Kathleen Marvaso, AAA’s vice president of Public Affairs, said that as the population ages, senior-driver safety is becoming an increasingly relevant and challenging issue for many families. “Many adult children of senior drivers are looking for help navigating this new and sometimes challenging road,” she said. “Our research shows that one of the biggest questions is how to begin the conversation.”

AAASeniors.com, AAA’s senior safety and mobility Web site, offers the following advice:

* Plan ahead. It’s never too early to begin the conversation. Planning ahead means you can discuss gradual adjustments that may be needed over time as a senior gets older. Sometimes, just a few simple adjustments, such as avoiding night or highway driving, can help prolong a senior’s safe driving years.

* Approach the conversation with safety as the main objective.

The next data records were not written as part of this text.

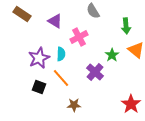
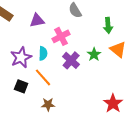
purple triangle: (55, 21) -> (37, 20), turned -42
purple cross: (95, 72) -> (71, 60), moved
brown star: (74, 105) -> (48, 104), moved

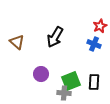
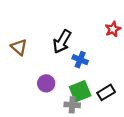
blue cross: (94, 44) -> (80, 60), moved
black rectangle: (94, 82) -> (106, 92), turned 56

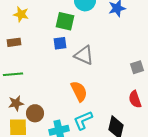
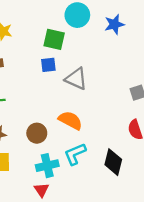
orange semicircle: (79, 91) -> (70, 120), turned -35
brown circle: (35, 113) -> (37, 133), moved

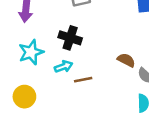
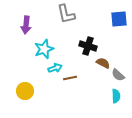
black cross: (70, 38) -> (88, 46), moved
cyan star: (31, 52) -> (44, 49), moved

Because driving is such a big part of independence, AAA advises to be prepared to face some resistance from the senior driver. Having facts and concrete examples available will help; and a caring tone may make all the difference.

* Talk about the issue during discussions about retirement. Take the same careful approach to transportation that you would with finances and other retirement-related decisions. Future transportation needs may affect other retirement decisions, such as selecting a retirement home. For example, convenience to public transportation or the availability of onsite transportation become important criteria.

“At AAA, we want to foster a society where older adults can remain confident and independent and live to their full potential,” Marvaso said. “AAASeniors.com gives seniors and their families the tools necessary to create an action plan to help manage the inevitable consequences of aging, and to help seniors drive for as long as safely possible — and remain mobile thereafter.”

In addition to information about how aging affects driving, and tips for talking to seniors about safe driving, AAASeniors.com also provides an expert advice section, driving skills assessment tools, tips for choosing a safer car, fact sheets, brochures, and referrals to driver-improvement courses and free community-based programs.